Rick Isard from Cordless Renovations was at Marty's and had some samples of his Li-ions.... Here's a link to the 14.8 packs and 

http://www.cordlessrenovations.com/...14-8-volts

And the 18.5 volt packs. 

http://www.cordlessrenovations.com/...18-5-volts

At the present time, I don't see a need to use the Li-ion/Poly chemistry. That's just my personal opinion. 

I think the next generation of batteries for running trains will be the Lithium Phosphates. They've been introduced and are being tested now. 

These are just my own observations from doing a lot of testing and running with the Li-ions.......
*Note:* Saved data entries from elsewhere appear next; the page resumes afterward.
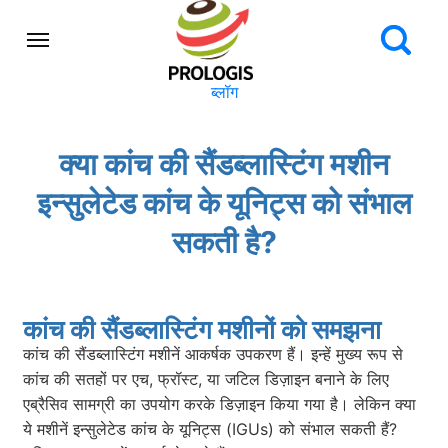
ब्लॉग
क्या कांच की सैंडब्लास्टिंग मशीन
इन्सुलेटेड कांच के यूनिट्स को संभाल
सकती है?
कांच की सैंडब्लास्टिंग मशीनों को समझना
कांच की सैंडब्लास्टिंग मशीनें आकर्षक उपकरण हैं। इन्हें मुख्य रूप से
कांच की सतहों पर एच, फ्रॉस्ट, या जटिल डिज़ाइन बनाने के लिए
एब्रैसिव सामग्री का उपयोग करके डिज़ाइन किया गया है। लेकिन क्या
ये मशीनें इन्सुलेटेड कांच के यूनिट्स (IGUs) को संभाल सकती हैं?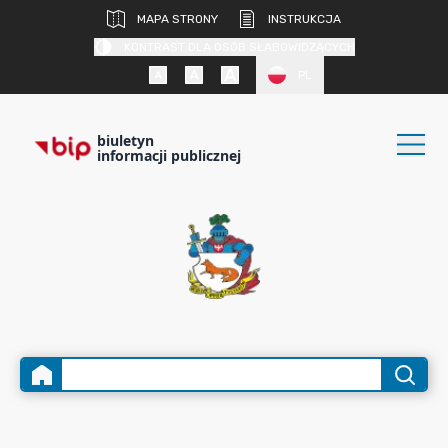
MAPA STRONY
INSTRUKCJA
KONTRAST DLA OSÓB SŁABOWIDZĄCYCH
PL
biuletyn
informacji publicznej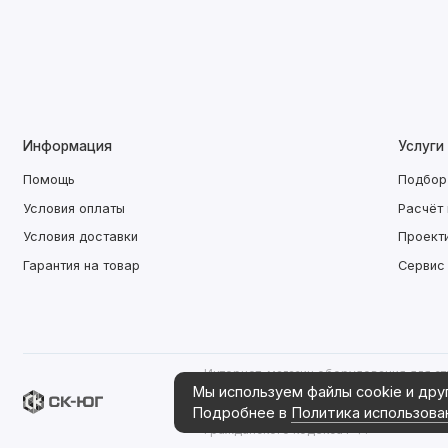
Информация
Услуги
Помощь
Подбор
Условия оплаты
Расчёт
Условия доставки
Проект
Гарантия на товар
Сервис
Интернет-магазин оборудования для ст
Информация на сайте, касающаяся харак
Мы используем файлы cookie и дру
носит информационный характер и ни пр
Подробнее в
Политика использова
публичной офертой, определяемой пол
Гражданского кодекса РФ.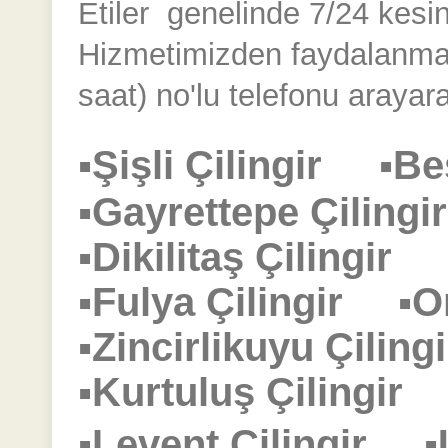
Etiler
genelinde 7/24 kesinti
Hizmetimizden faydalanmak
saat) no'lu telefonu arayara
▪Şişli Çilingir
▪Be
▪Gayrettepe Çilin
▪Dikilitaş Çilingir
▪Fulya Çilingir
▪O
▪Zincirlikuyu Çili
▪Kurtuluş Çilingi
▪Levent Çilingir
▪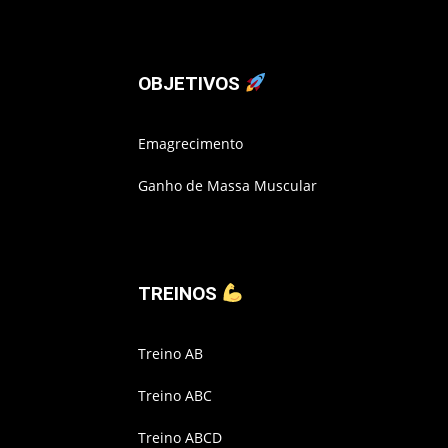
OBJETIVOS
Emagrecimento
Ganho de Massa Muscular
TREINOS
Treino AB
Treino ABC
Treino ABCD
Ran them at Marty's in all my trains.


----------



## Dave Ottney (Jan 2, 2008)

Here's another Li-Ion vendor- 
http://www.all-battery.com/li-ion18650148v2200mahrechargeablebatterypackwithpcbprotection.aspx 
Dave


----------



## billsharron (Jan 3, 2008)

The Cordless Revolution Li-Ion battery pack are very nice, and work great. I noticed that they use the Tenergy Brand batteries which have been very reliable, and are also available at All-battey.com . I believe Stan uses them and I have have no problems with the ones I use. My son's railroad was on the tour for the national Garden Railway Convention this year. We used one Tenergy 2600 mah 14.8 volt Battery Pack to run two USAT GP38-2s pulling 12 Aristo hoppers and a caboose and got just under two hours running time per charge. I use thjem in all my steam engines as well

As for Lithium Poly and Nano batteries The only guys I know that are using them are in Germany. They are doing some pretty amazing things with them.


----------